April 3rd, 2011 at 10:35 am
Assalaamu’alaikum warahmatullaahi wabarakaatuh,
Pak ustadz, maaf, menurut saya ini menyangkut ikhtilaf.Hadits yg dijadikan hujjah oleh Syaik Albani (Sifat Shalat Nabi, hal.122):
1. “Imam dijadikan sebagai anutan makmum. Jika ia bertakbir, … jika ia membaca, diamlah kalian.”(HR. Ibnu Abi Syaibah, Abu Dawud, Muslim, Abu ‘Awanah.
2. “Barangsiapa sholat mengikuti imam, maka bacaan imam telah menjadi bacaannya juga”. (HR. Ibnu Abi Syaibah, Daraquthni, Ibnu Majah, Thahawi, Ahmad.
Syaikh Albani juga mengutip pendapat Ibnu Taimiyah dan Ibnu ‘Abdul Hadi dan sanadnya dikuatkan Al-Bushairi. Wallahu a’lam
May 9th, 2011 at 4:43 pm
Assalaamu’alaikum warehmatullahi wabarakaatuh,
Pak ustadz, selama ini apabila saya menjadi makmum yang masbuk walaupun tidak mendapati/bersama imam membaca surat al-Fatihah, tetapi masih sempat membaca Al-Fatihah saat imam membaca surat setelahnya saya anggap saya telah dapat rakaat itu. Apa benar yang saya lakukan?
June 11th, 2011 at 2:25 pm
Assalamualaikum…
ustadz,
mohon pencerahan,
suatu ketika saya sholat berjemaah isya’
pada rokaat ke tiga alfatehahnya ttep di baca keras oleh imam.
bagaimana hukumnya.
af1.
wassalam
June 12th, 2011 at 3:23 pm
Ustadz,saya mau bertanya lagi.
dulu,sebelum saya mengetahu tentang hukum2 Shalat,saya sangat menikmati Shalat itu.entah Shalat yg di pimpin Imam yg Shalatny seperti d kejar2 waktu Atau Imam yg Menikmati Shalat ny.tetapi setelah saya mempelajari Ilmuny dan memahami arti sesungguhny dari Shalat itu,hati saya pun sering tumbuh kebencian terhadap Imam yg mengImami Shalat saya Ustadz.
pertanyaan saya.apakah saya berdosa bila saya membenci Imam yg Shalatny tdk bisa menghadirkan Allah dlm Shalat saya dan membuat saya menikmati Shalat itu Ustadz.
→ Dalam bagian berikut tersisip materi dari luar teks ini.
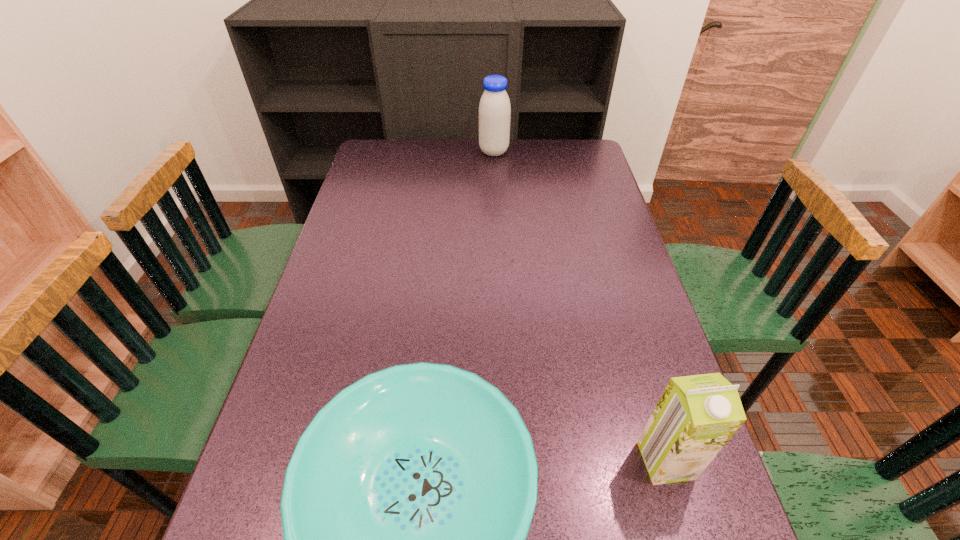 Where is `the left soya milk`? The image size is (960, 540). the left soya milk is located at coordinates (494, 109).

Locate an element on the screen. the farthest object is located at coordinates (494, 109).

Image resolution: width=960 pixels, height=540 pixels. Identify the location of the right soya milk. (696, 416).

I want to click on the rightmost object, so pos(696,416).

Identify the location of vacant space located 0.390m on the left of the left soya milk. (377, 152).

Identify the location of vacant space located on the back of the rightmost object. (644, 389).

At what (x,y) coordinates should I click in order to perform the action: click on object that is at the far edge. Please return your answer as a coordinate pair (x, y). The width and height of the screenshot is (960, 540). Looking at the image, I should click on (494, 109).

This screenshot has width=960, height=540. I want to click on object situated at the right edge, so click(x=696, y=416).

At what (x,y) coordinates should I click in order to perform the action: click on vacant space at the left edge of the desktop. Please return your answer as a coordinate pair (x, y). Image resolution: width=960 pixels, height=540 pixels. Looking at the image, I should click on (343, 270).

The width and height of the screenshot is (960, 540). I want to click on vacant point at the right edge, so click(603, 332).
dan yg kedua.apa yg harus saya lakukan agar penyakit yg ada d dlm dada saya ini bisa sembuh.
Mohon penjelasannya Ustadz.
Wassalam… wr wb
June 14th, 2011 at 3:06 pm
maksudny begini Ustadz
imam yg terlalu cepat pada bacaan2 tiap2 gerakan.
July 4th, 2011 at 9:25 am
assalamualaikum
Menurut saya pendapat yang kuat adalah yang
menyatakan makmum cukup mendengar dalam shalat jahriyah. Alasannya:
1. Hadits yang memerintahkan membaca al-fatihah bersifat umum dalam shalat dan dikhususkan dengan hadits
“jika ia membaca diamlah kalian”. Bukan sebaliknya (yakni hadits yang memerintahkan membaca alfatihah mengkhususkan yang umum)
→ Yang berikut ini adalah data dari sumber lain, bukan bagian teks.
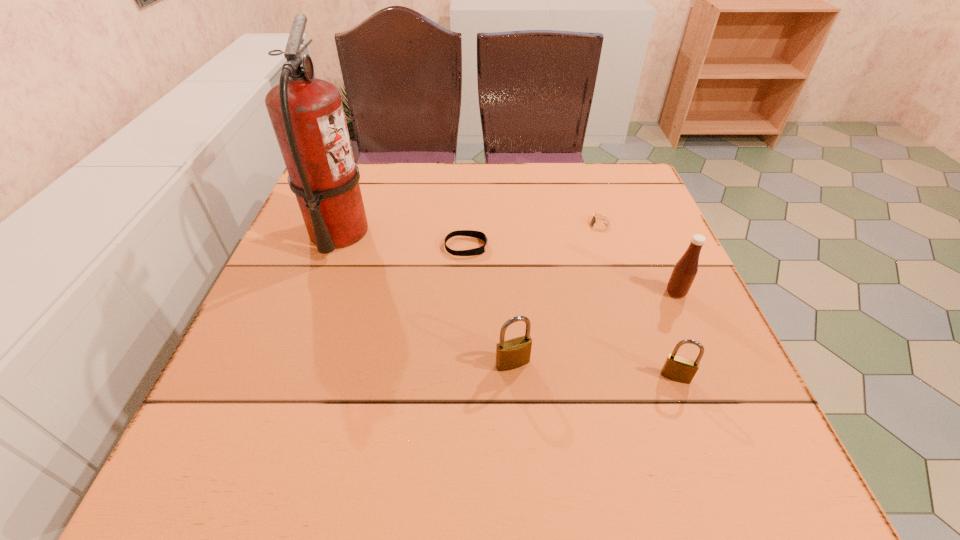 At what (x,y) coordinates should I click in order to perform the action: click on free space located 0.260m on the back of the left padlock. Please return your answer as a coordinate pair (x, y). Looking at the image, I should click on (506, 260).

This screenshot has height=540, width=960. What are the coordinates of `blank space located 0.200m on the left of the shorter padlock` in the screenshot? It's located at (546, 377).

The width and height of the screenshot is (960, 540). I want to click on free spot located 0.210m on the front of the Tabasco sauce, so (719, 391).

Identify the location of vacant position located on the face of the watch. The width and height of the screenshot is (960, 540). [x=472, y=225].

You are a GUI agent. You are given a task and a screenshot of the screen. Output one action in this format:
    pyautogui.click(x=<x>, y=<y>)
    Task: Click on the vacant space situated on the face of the watch
    The height and width of the screenshot is (540, 960).
    Given the screenshot: What is the action you would take?
    pyautogui.click(x=460, y=225)

Locate an element on the screen. The height and width of the screenshot is (540, 960). vacant region located on the face of the watch is located at coordinates (431, 225).

Image resolution: width=960 pixels, height=540 pixels. Find the location of `vacant space located 0.220m toward the nozzle of the fire extinguisher`. vacant space located 0.220m toward the nozzle of the fire extinguisher is located at coordinates (462, 233).

Where is `vacant space located 0.370m on the display of the second object from left to right`? This screenshot has width=960, height=540. vacant space located 0.370m on the display of the second object from left to right is located at coordinates coord(649,247).

The height and width of the screenshot is (540, 960). What are the coordinates of `object that is at the far edge` in the screenshot? It's located at (307, 115).

Where is `object that is at the near edge`? This screenshot has height=540, width=960. object that is at the near edge is located at coordinates (677, 368).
2. Bukankah hikmah dari imam membaca dengan keras adalah agar makmum dapat menyimak?
August 1st, 2011 at 9:40 pm
Assalamu’alaikum
pak ustad,
di rakaat pertama, apakah kita tetap membaca iftitah ataukah mendengar imam membaca al fatihah?
terima kasih.
August 4th, 2011 at 6:38 am
assalamu’alaikum ustadz,
ana ingin bertanya,
1. Apakah makmum yang tidak mengamini imam setelah imam membaca Al-Fatihah dikarenakan imam terlalu cepat membaca Al-Fatihah itu berarti makmum tersebut tidak sholat berjama’ah atau keluar dari sholat berjama’ah itu sendiri?
2. Dari yang dijelaskan diatas, ana menarik kesimpulan bahwa, jika ketika mengikuti sholat berjama’ah dimana imam terlalu cepat membaca Al-Fatihah, sehingga ketika imam selesai membaca Al-Fatihah, maka makmum mengamini dahulu baru melanjutkan surat Al-Fatihahnya… apakah itu benar?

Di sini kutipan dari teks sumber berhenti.